=== Begin Enclosure ===

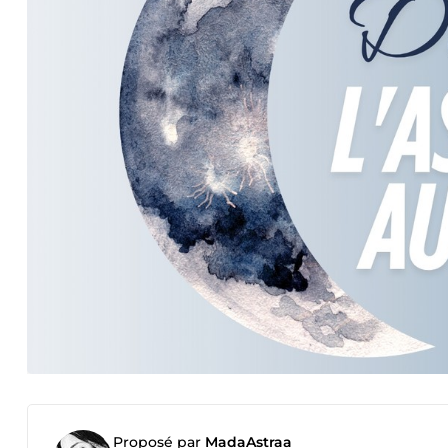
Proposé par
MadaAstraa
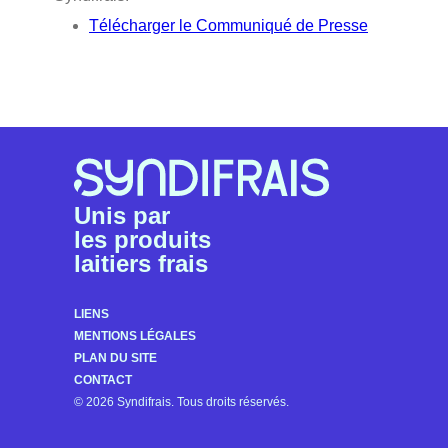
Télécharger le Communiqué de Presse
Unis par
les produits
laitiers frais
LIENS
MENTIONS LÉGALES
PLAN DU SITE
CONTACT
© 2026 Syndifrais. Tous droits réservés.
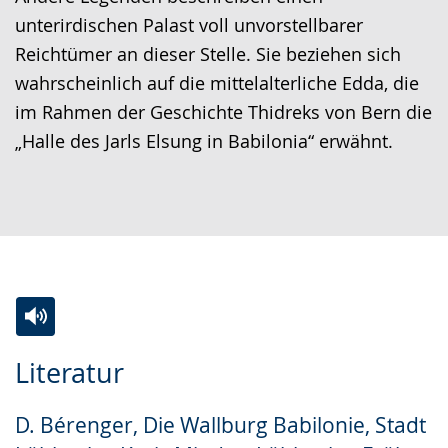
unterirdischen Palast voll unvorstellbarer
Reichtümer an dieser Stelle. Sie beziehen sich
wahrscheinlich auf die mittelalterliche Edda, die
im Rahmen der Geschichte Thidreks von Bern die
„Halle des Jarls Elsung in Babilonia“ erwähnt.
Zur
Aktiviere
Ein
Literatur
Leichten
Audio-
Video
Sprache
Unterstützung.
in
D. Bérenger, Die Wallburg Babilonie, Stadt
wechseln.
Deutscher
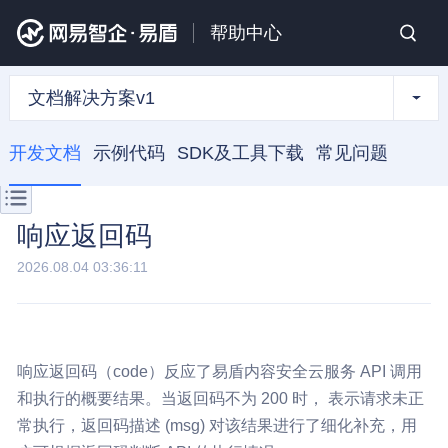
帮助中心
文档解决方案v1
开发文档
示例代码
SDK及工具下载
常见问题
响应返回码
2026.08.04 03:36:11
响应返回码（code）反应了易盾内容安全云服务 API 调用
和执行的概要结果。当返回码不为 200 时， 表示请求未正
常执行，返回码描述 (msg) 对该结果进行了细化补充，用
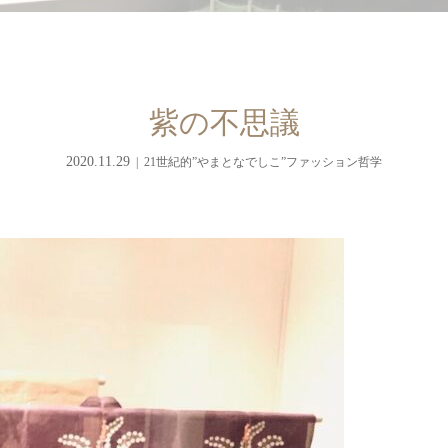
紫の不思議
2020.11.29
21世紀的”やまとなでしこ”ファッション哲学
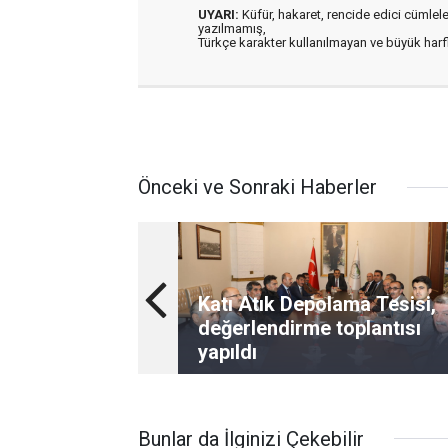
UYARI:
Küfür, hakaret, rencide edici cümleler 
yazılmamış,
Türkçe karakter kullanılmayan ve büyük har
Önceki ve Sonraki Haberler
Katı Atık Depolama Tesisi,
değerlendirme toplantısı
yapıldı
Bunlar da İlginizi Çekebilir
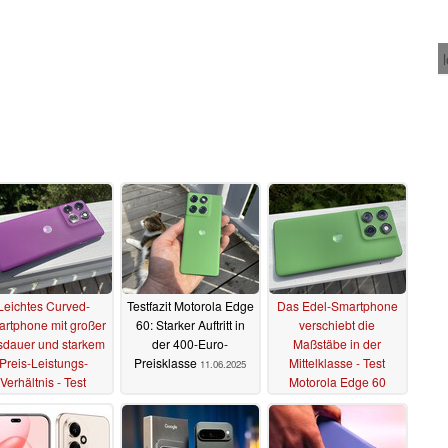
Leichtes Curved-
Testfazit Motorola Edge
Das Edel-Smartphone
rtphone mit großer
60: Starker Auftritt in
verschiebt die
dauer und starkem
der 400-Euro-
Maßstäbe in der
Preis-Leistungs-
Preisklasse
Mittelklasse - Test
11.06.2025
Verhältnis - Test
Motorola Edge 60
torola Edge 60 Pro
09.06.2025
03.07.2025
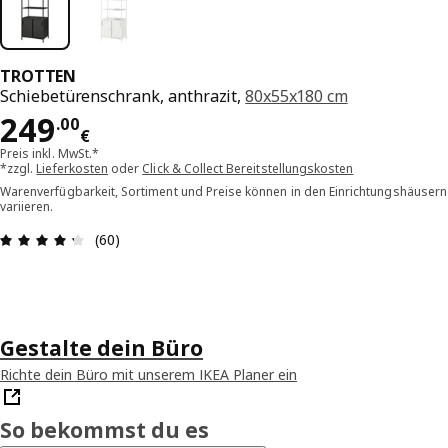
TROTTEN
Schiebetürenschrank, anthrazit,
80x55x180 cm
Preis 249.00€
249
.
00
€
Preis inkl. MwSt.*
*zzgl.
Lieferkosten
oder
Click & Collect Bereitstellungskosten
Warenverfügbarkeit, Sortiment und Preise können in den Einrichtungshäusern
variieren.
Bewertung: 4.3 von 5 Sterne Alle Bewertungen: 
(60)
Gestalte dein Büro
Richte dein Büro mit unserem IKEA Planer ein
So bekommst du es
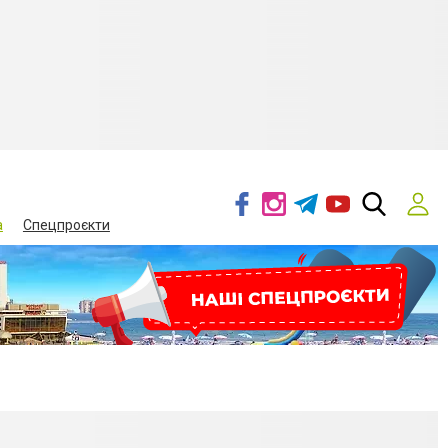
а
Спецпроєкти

=== End Enclosure ===

The first line of the entries, the line containing "Motorola Edge 60", and every line between them are to be output exactly; pictures are not.

Proposé par
MadaAstraa
Télécharger le Communiqué de Presse
Unis par
les produits
laitiers frais
LIENS
MENTIONS LÉGALES
PLAN DU SITE
CONTACT
© 2026 Syndifrais. Tous droits réservés.
unterirdischen Palast voll unvorstellbarer
Reichtümer an dieser Stelle. Sie beziehen sich
wahrscheinlich auf die mittelalterliche Edda, die
im Rahmen der Geschichte Thidreks von Bern die
„Halle des Jarls Elsung in Babilonia“ erwähnt.
Zur
Aktiviere
Ein
Literatur
Leichten
Audio-
Video
Sprache
Unterstützung.
in
D. Bérenger, Die Wallburg Babilonie, Stadt
wechseln.
Deutscher
帮助中心
文档解决方案v1
开发文档
示例代码
SDK及工具下载
常见问题
响应返回码
2026.08.04 03:36:11
响应返回码（code）反应了易盾内容安全云服务 API 调用
和执行的概要结果。当返回码不为 200 时， 表示请求未正
常执行，返回码描述 (msg) 对该结果进行了细化补充，用
紫の不思議
2020.11.29
21世紀的”やまとなでしこ”ファッション哲学
UYARI:
Küfür, hakaret, rencide edici cümleler 
yazılmamış,
Türkçe karakter kullanılmayan ve büyük har
Önceki ve Sonraki Haberler
Katı Atık Depolama Tesisi,
değerlendirme toplantısı
yapıldı
Bunlar da İlginizi Çekebilir
Leichtes Curved-
Testfazit Motorola Edge
Das Edel-Smartphone
rtphone mit großer
60: Starker Auftritt in
verschiebt die
dauer und starkem
der 400-Euro-
Maßstäbe in der
Preis-Leistungs-
Preisklasse
Mittelklasse - Test
11.06.2025
Verhältnis - Test
Motorola Edge 60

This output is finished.